» **Activity**:
Could you write out every record below exactly, leaving out any pictures?

(Page images and extracted text)
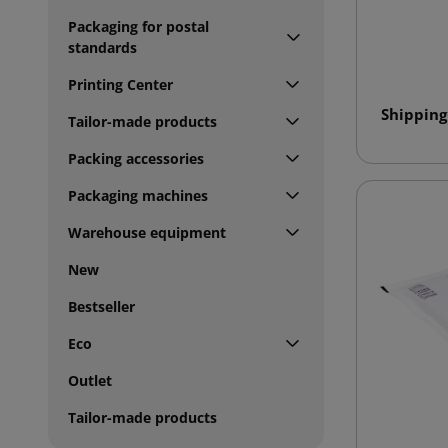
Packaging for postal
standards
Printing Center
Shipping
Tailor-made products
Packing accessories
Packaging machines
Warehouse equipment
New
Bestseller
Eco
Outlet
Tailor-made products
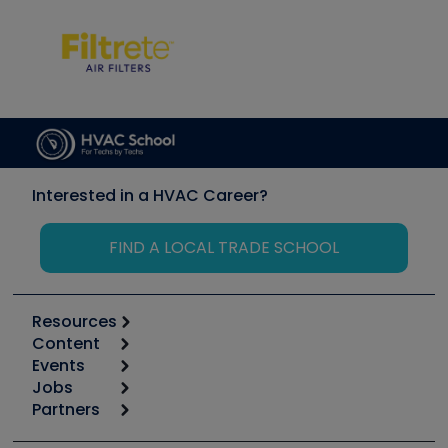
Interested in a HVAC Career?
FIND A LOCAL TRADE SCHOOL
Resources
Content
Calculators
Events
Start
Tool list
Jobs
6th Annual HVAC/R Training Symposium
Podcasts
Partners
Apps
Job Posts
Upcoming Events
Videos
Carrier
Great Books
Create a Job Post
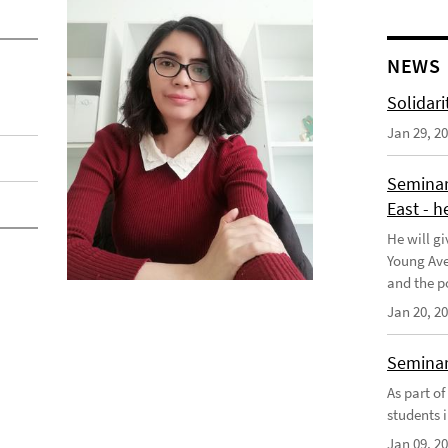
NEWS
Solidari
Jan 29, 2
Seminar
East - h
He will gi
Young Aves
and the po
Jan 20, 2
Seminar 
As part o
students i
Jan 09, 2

» **The answer**:
Packaging for postal
standards
Printing Center
Shipping
Tailor-made products
Packing accessories
Packaging machines
Warehouse equipment
New
Bestseller
Eco
Outlet
Tailor-made products
Interested in a HVAC Career?
FIND A LOCAL TRADE SCHOOL
Resources
Content
Calculators
Events
Start
Tool list
Jobs
6th Annual HVAC/R Training Symposium
Podcasts
Partners
Apps
Job Posts
Upcoming Events
Videos
Carrier
Great Books
Create a Job Post
NEWS
Solidari
Jan 29, 2
Seminar
East - h
He will gi
Young Aves
and the po
Jan 20, 2
Seminar 
As part o
students i
Jan 09, 2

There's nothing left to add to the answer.